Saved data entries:
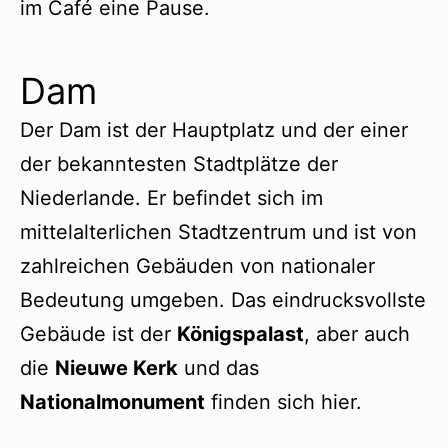
im Café eine Pause.
Dam
Der Dam ist der Hauptplatz und der einer
der bekanntesten Stadtplätze der
Niederlande. Er befindet sich im
mittelalterlichen Stadtzentrum und ist von
zahlreichen Gebäuden von nationaler
Bedeutung umgeben. Das eindrucksvollste
Gebäude ist der
Königspalast
, aber auch
die
Nieuwe Kerk
und das
Nationalmonument
finden sich hier.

Goal of the exercise → Scan the records above for the word "sich" and return every line where it occurs.

Answer to the exercise →
Niederlande. Er befindet sich im
finden sich hier.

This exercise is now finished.